What year did “we win our independence”?

February 13th, 2013

In Rand Paul’s Tea Party response to Marco Rubio’s Republican response to President Obama’s State of the Union, he offered this rhetorical point:

What America needs is not Robin Hood but Adam Smith. In the year we won our independence, Adam Smith described what creates the Wealth of Nations.

Of course, the Wealth of Nations was published in 1776.

But did we “win” our Independence in 1776? Certainly that was the year independence was declared, but the Colonies waged a Revolutionary War against Britain for Independence that lasted till 1781 when Cornwallis surrendered, and really till 1784 when the Articles of Confederation ratified the treaty of Paris.

At what point did the United States of America “win” Independence? Is independence based on what Americans thought? Or what foreign powers thought? France did not formally recognize the United States as a sovereign nation until December 1777.

In my article Original Citizenship, I answer a somewhat related question–when did citizenship of the United States of America begin. I argue that the United States of America continued as a sovereign stretching back from the ratification of the Constitution, through the Articles of Confederation, beginning with the Declaration of Independence. The signing of this great charter–and to be more precise, when people learned about its signing–was the moment citizenship of the United States began (I also consider the Lockean notion of consent theory where people were able to reject entrance to this compact).

So, perhaps inadvertently, Rand Paul was right. If Independence is a factor of American citizenship–whether other nations recognize it or not–then 1776 was the right answer.

Paul also had this ode to the “entire Bill of Rights.” Lest we forget the lonely Third Amendment:

We are the party that adheres to the Constitution. We will not let the liberals tread on the Second Amendment!

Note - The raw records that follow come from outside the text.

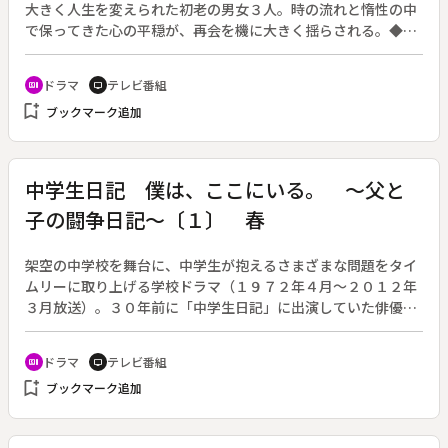
大きく人生を変えられた初老の男女３人。時の流れと惰性の中
で保ってきた心の平穏が、再会を機に大きく揺らされる。◆中
米、サン・ハイメに暮らす津山雄作は、４６年ぶりに日本の地
を踏んだ。亡き母の墓参と、かつての婚約者にもう一度会いた
ドラマ
テレビ番組
recent_actors
tv
いと願ってのことだった。婚約者・典子を日本に残した単身赴
bookmark_add
ブックマーク追加
任中に雄作は暴動に巻き込まれて投獄された。同期入社の岡野
卓己と典子は雄作を救おうと懸命に努力したが連絡さえとるこ
とができなかった。やがて典子と卓己が結婚したと聞いた雄作
は、以来日本のことは忘れようとしてきたのだった。
中学生日記 僕は、ここにいる。 ～父と
子の闘争日記～〔１〕 春
架空の中学校を舞台に、中学生が抱えるさまざまな問題をタイ
ムリーに取り上げる学校ドラマ（１９７２年４月～２０１２年
３月放送）。３０年前に「中学生日記」に出演していた俳優の
近藤芳正と、作家の重松清の共同企画により、受験を前に人生
について考え始める中学生と、彼と向き合うことで自分の人生
ドラマ
テレビ番組
recent_actors
tv
を振り返る父が、ぶつかりあいながらお互いを認め合うまでの
bookmark_add
ブックマーク追加
１年間を描く。（２００７年４月７日～２００８年３月８日放
送、全５回。第４回は前後編。）◆４月。一組の父子が東京か
ら名古屋に引っ越して来た。建設会社に勤め、故郷の名古屋支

We will fight to defend the entire Bill of Rights from the right to trial by jury to the right to be free from unlawful searches.

We will stand up against excessive government power wherever we see it.

We cannot and will not allow any President to act as if he were a king.

We will not let any President use executive orders to impinge on the Second Amendment.

We will not tolerate secret lists of American citizens who can be killed without trial.

And, citations to Montesquieu. Alas, no Blackstone or Locke.

Montesquieu wrote that there can be no liberty when the executive branch and the legislative branch are combined. Separation of powers is a bedrock principle of our Constitution.

And he mentioned the Canning NLRB case!

We took the President to court over his unconstitutional recess appointments and won.

If necessary, we will take him to court again if he attempts to legislate by executive order.

Congress must reassert its authority as the protector of these rights, and stand up for them, no matter which party is in power.

Congress must stand as a check to the power of the executive, and it must stand as it was intended, as the voice of the people.